Data Structures: Graph Representations, Breadth-First Seach, Depth-First Search, Dijkstra's Algorithm, Heaps, Upheap, and Downheap
What are the components of a graph?
A graph consists of a set of vertices (V) and a set of edges (E) such that each edge in E is a connection between a pair of vertices in V.
Complete graph
A graph containing all possible edges
Weighted graph
A graph in which each edge has an associated weight.
Dense graph
A graph with many edges
Simple path
A path in which all vertices along the path are distinct
Path
A sequence of vertices v1, v2, ..., vn with length n - 1.
Connected graph
An undirected graph is connected if there is at least one path from any vertex to another
What search method is utilized to find unweighted shortest paths?
BFS Note that this method gives the shortest path from a given start node to ALL other vertices
Limitations of Dijkstra's Algorithm
Doesn't work with negative edges Assumes that when marked "known", no better route will be found
Range of number of edges in a graph
0 ≤ |E| ≤ |V|² - |V| The maximum comes from the fact that graphs (typically) cannot have edges between themselves
Dijkstra's Algorithm pseudocode (with min heap)

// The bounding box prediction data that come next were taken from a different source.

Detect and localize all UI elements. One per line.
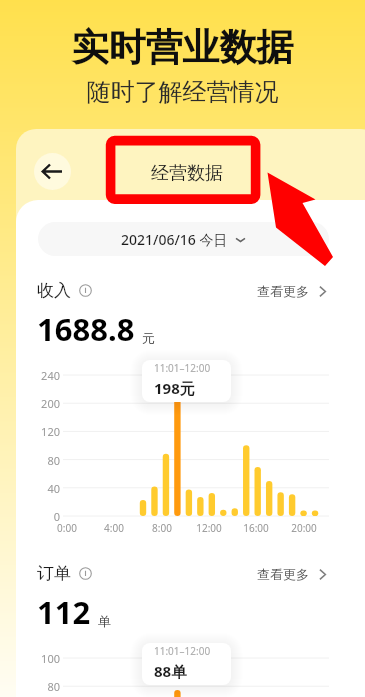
staticText: 240 bbox=[20, 368, 60, 383]
staticText: 0 bbox=[20, 509, 60, 524]
staticText: 2021/06/16 今日 bbox=[121, 230, 228, 249]
button[interactable]: Back bbox=[34, 153, 71, 190]
button[interactable]: 查看更多 bbox=[257, 566, 329, 582]
staticText: 112 bbox=[37, 591, 91, 633]
staticText: 20:00 bbox=[284, 521, 324, 535]
staticText: 120 bbox=[20, 424, 60, 439]
staticText: 12:00 bbox=[189, 521, 229, 535]
staticText: 80 bbox=[20, 679, 60, 694]
staticText: 198元 bbox=[154, 378, 195, 398]
staticText: 8:00 bbox=[142, 521, 182, 535]
staticText: 查看更多 bbox=[257, 283, 309, 299]
staticText: 实时营业数据 bbox=[0, 24, 365, 71]
staticText: 80 bbox=[20, 453, 60, 468]
staticText: 11:01–12:00 bbox=[154, 644, 211, 658]
staticText: 4:00 bbox=[94, 521, 134, 535]
staticText: 单 bbox=[98, 613, 111, 629]
staticText: 40 bbox=[20, 481, 60, 496]
staticText: 查看更多 bbox=[257, 566, 309, 582]
staticText: 11:01–12:00 bbox=[154, 361, 211, 375]
staticText: 经营数据 bbox=[151, 162, 223, 185]
staticText: 0:00 bbox=[47, 521, 87, 535]
staticText: 100 bbox=[20, 651, 60, 666]
staticText: 16:00 bbox=[236, 521, 276, 535]
button[interactable]: 2021/06/16 今日 bbox=[38, 222, 329, 256]
staticText: 随时了解经营情况 bbox=[0, 77, 365, 107]
staticText: 订单 bbox=[37, 563, 71, 584]
staticText: 88单 bbox=[154, 661, 187, 681]
staticText: 200 bbox=[20, 396, 60, 411]
staticText: 元 bbox=[142, 330, 155, 346]
staticText: 收入 bbox=[37, 280, 71, 301]
staticText: 1688.8 bbox=[37, 308, 135, 350]
button[interactable]: 经营数据 bbox=[136, 160, 237, 186]
button[interactable]: 查看更多 bbox=[257, 283, 329, 299]
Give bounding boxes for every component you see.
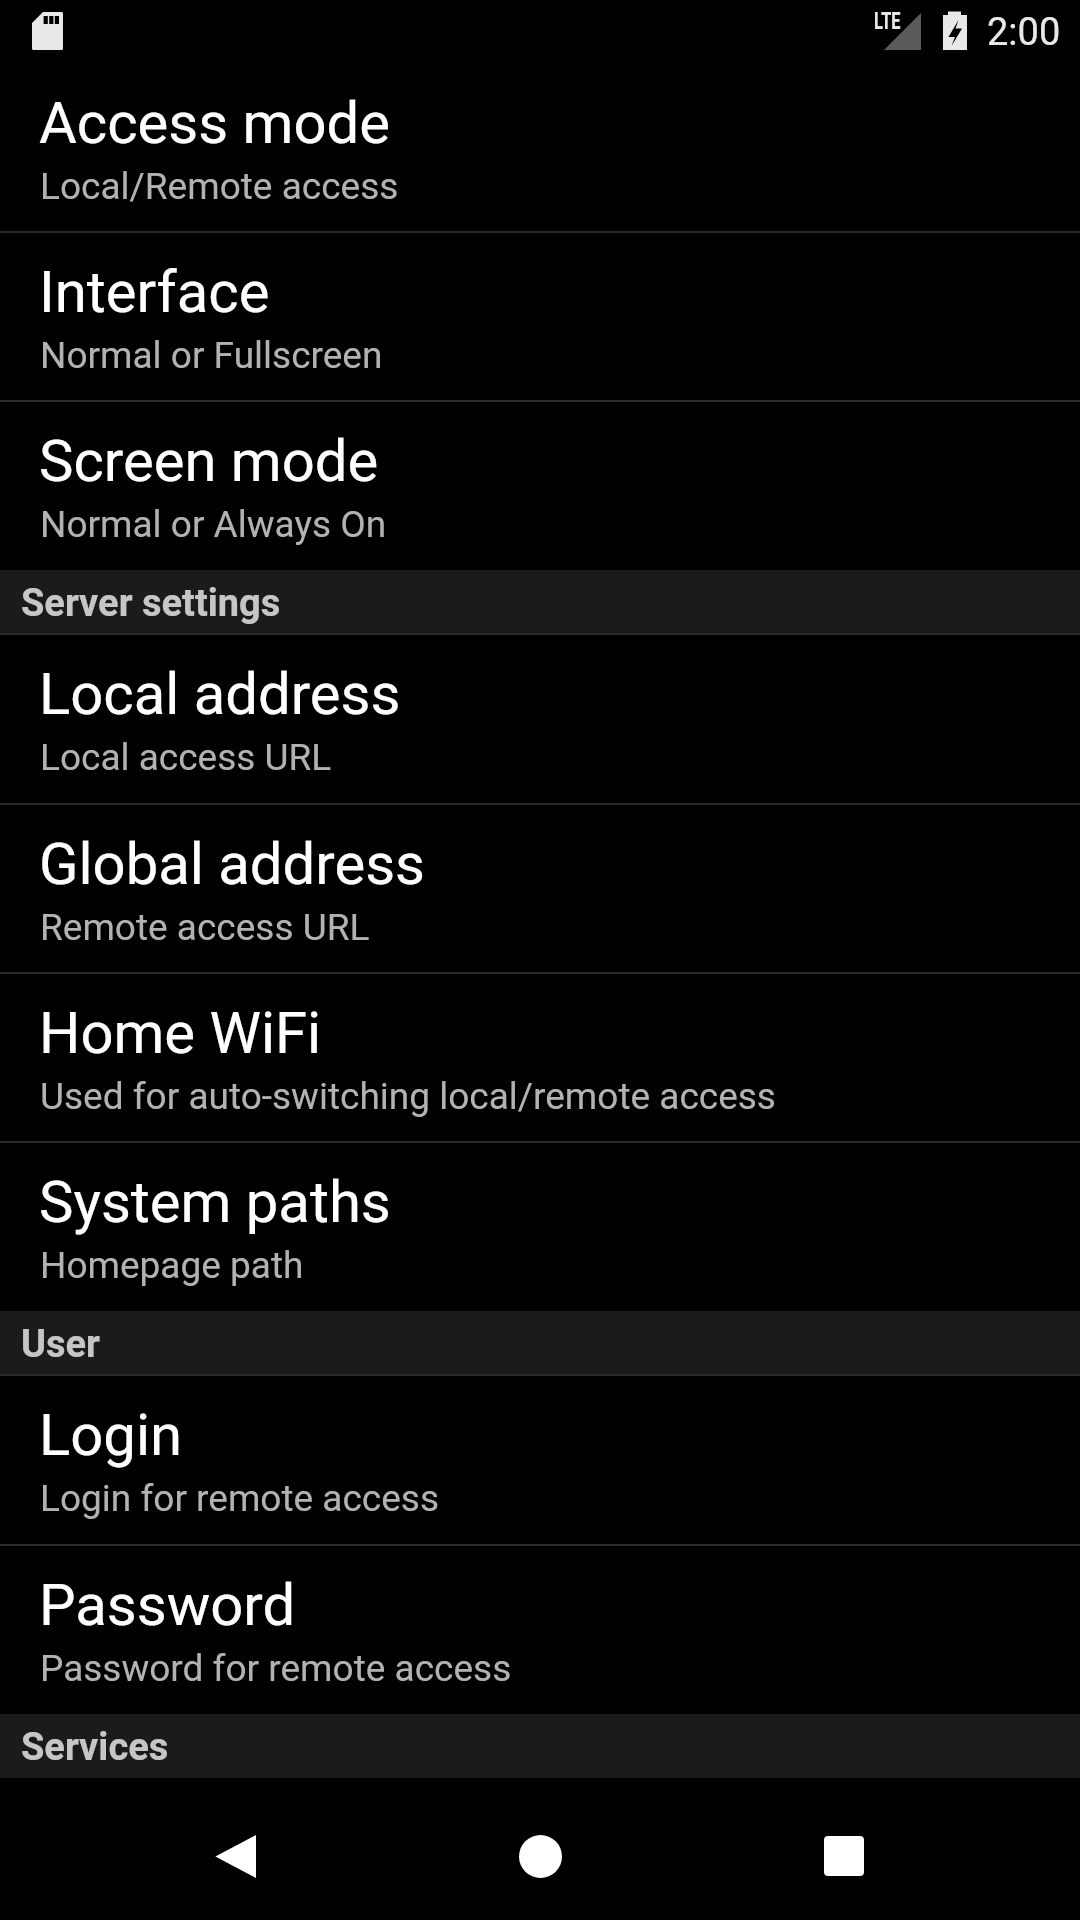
staticText: 2:00: [987, 10, 1061, 55]
staticText: Login: [39, 1401, 183, 1469]
staticText: Login for remote access: [40, 1477, 440, 1520]
staticText: Used for auto-switching local/remote acc…: [40, 1075, 776, 1118]
staticText: Local address: [39, 660, 401, 728]
staticText: System paths: [39, 1168, 391, 1236]
staticText: Remote access URL: [40, 906, 370, 949]
button[interactable]: Screen mode: [0, 402, 1080, 570]
button[interactable]: Access mode: [0, 64, 1080, 231]
staticText: Local/Remote access: [40, 165, 399, 208]
staticText: Interface: [39, 258, 270, 326]
staticText: Local access URL: [40, 736, 332, 779]
button[interactable]: Back: [190, 1810, 282, 1902]
staticText: Password: [39, 1571, 296, 1639]
staticText: Screen mode: [39, 427, 379, 495]
staticText: Access mode: [39, 89, 390, 157]
staticText: Services: [21, 1725, 169, 1770]
button[interactable]: Local address: [0, 635, 1080, 803]
staticText: Normal or Always On: [40, 503, 387, 546]
button[interactable]: System paths: [0, 1143, 1080, 1311]
button[interactable]: Recents: [798, 1810, 890, 1902]
staticText: Server settings: [21, 581, 281, 626]
button[interactable]: Home: [494, 1810, 586, 1902]
staticText: User: [21, 1322, 100, 1367]
button[interactable]: Interface: [0, 233, 1080, 400]
staticText: LTE: [874, 7, 900, 35]
staticText: Home WiFi: [39, 999, 322, 1067]
button[interactable]: Global address: [0, 805, 1080, 972]
button[interactable]: Login: [0, 1376, 1080, 1544]
staticText: Homepage path: [40, 1244, 304, 1287]
button[interactable]: Home WiFi: [0, 974, 1080, 1141]
staticText: Normal or Fullscreen: [40, 334, 383, 377]
staticText: Password for remote access: [40, 1647, 512, 1690]
staticText: Global address: [39, 830, 426, 898]
button[interactable]: Password: [0, 1546, 1080, 1714]
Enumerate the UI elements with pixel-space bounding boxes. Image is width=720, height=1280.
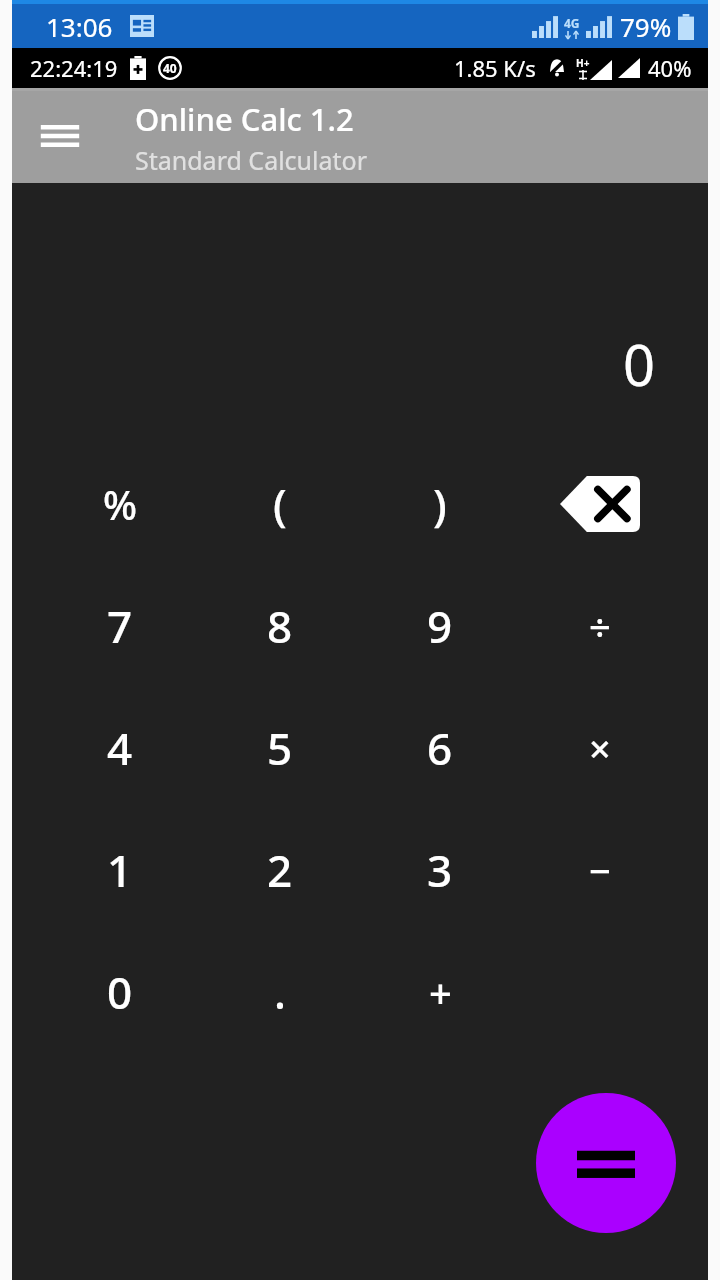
staticText: 40 — [163, 60, 177, 76]
staticText: 22:24:19 — [30, 53, 118, 83]
button[interactable]: 8 — [220, 570, 340, 682]
staticText: 13:06 — [46, 9, 113, 44]
staticText: − — [589, 844, 611, 896]
button[interactable]: Equals — [536, 1093, 676, 1233]
button[interactable]: % — [60, 448, 180, 560]
staticText: . — [274, 962, 286, 1022]
staticText: 7 — [107, 596, 133, 656]
button[interactable]: × — [540, 692, 660, 804]
button[interactable]: . — [220, 936, 340, 1048]
staticText: % — [103, 477, 138, 531]
staticText: 3 — [427, 840, 453, 900]
button[interactable]: 4 — [60, 692, 180, 804]
button[interactable]: ) — [380, 448, 500, 560]
staticText: 4 — [107, 718, 133, 778]
button[interactable]: 7 — [60, 570, 180, 682]
staticText: Standard Calculator — [135, 143, 368, 177]
button[interactable]: 3 — [380, 814, 500, 926]
button[interactable]: + — [380, 936, 500, 1048]
staticText: 6 — [427, 718, 453, 778]
staticText: 4G — [564, 15, 580, 31]
button[interactable]: Backspace — [540, 448, 660, 560]
staticText: 8 — [267, 596, 293, 656]
staticText: ÷ — [589, 600, 611, 652]
button[interactable]: 2 — [220, 814, 340, 926]
staticText: 0 — [107, 962, 133, 1022]
staticText: 79% — [620, 9, 672, 44]
staticText: 9 — [427, 596, 453, 656]
button[interactable]: 0 — [60, 936, 180, 1048]
staticText: ) — [433, 474, 447, 534]
staticText: + — [429, 965, 452, 1019]
button[interactable]: 9 — [380, 570, 500, 682]
staticText: 1.85 K/s — [454, 53, 536, 83]
staticText: 40% — [648, 53, 692, 83]
staticText: 0 — [623, 326, 656, 402]
staticText: 2 — [267, 840, 293, 900]
button[interactable]: Open navigation menu — [32, 108, 88, 164]
button[interactable]: ÷ — [540, 570, 660, 682]
staticText: ( — [273, 474, 287, 534]
button[interactable]: ( — [220, 448, 340, 560]
staticText: 5 — [267, 718, 293, 778]
staticText: H+ — [576, 56, 590, 70]
button[interactable]: − — [540, 814, 660, 926]
staticText: 1 — [107, 840, 133, 900]
button[interactable]: 1 — [60, 814, 180, 926]
button[interactable]: 5 — [220, 692, 340, 804]
button[interactable]: 6 — [380, 692, 500, 804]
staticText: Online Calc 1.2 — [135, 98, 354, 140]
staticText: × — [589, 722, 611, 774]
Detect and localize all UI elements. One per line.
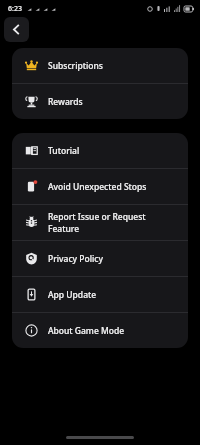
button[interactable]: Back (4, 17, 29, 42)
button[interactable]: Privacy Policy (12, 241, 188, 276)
button[interactable]: Rewards (12, 84, 188, 119)
button[interactable]: Avoid Unexpected Stops (12, 169, 188, 204)
button[interactable]: About Game Mode (12, 313, 188, 348)
staticText: Subscriptions (48, 60, 103, 72)
button[interactable]: App Update (12, 277, 188, 312)
staticText: About Game Mode (48, 325, 125, 337)
staticText: Avoid Unexpected Stops (48, 181, 147, 193)
staticText: Report Issue or Request Feature (48, 211, 178, 235)
staticText: App Update (48, 289, 97, 301)
staticText: Tutorial (48, 145, 80, 157)
button[interactable]: Tutorial (12, 133, 188, 168)
button[interactable]: Report Issue or Request Feature (12, 205, 188, 240)
button[interactable]: Subscriptions (12, 48, 188, 83)
staticText: 6:23 (8, 4, 22, 14)
staticText: Rewards (48, 96, 83, 108)
staticText: Privacy Policy (48, 253, 103, 265)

1) Initialize a min heap and an array of distances from the source vertex 2) Set each dist in the distances array to be infinity, and make the previous undefined. Also, add all vertices to the min heap 3) While the min heap is not empty, get the minimum element from the min heap (call it u) 4) For every neighbor v of the current element u, store the distance from the start vertex to v 5) If that distance is less than the current distance reported for v in the distances array, then reset the distances array to be that new value. Also, set the previous of v to be u. Finally, remove v from the min heap
Dijkstra's Algorithm pseudocode (without min heap, using regular queue instead)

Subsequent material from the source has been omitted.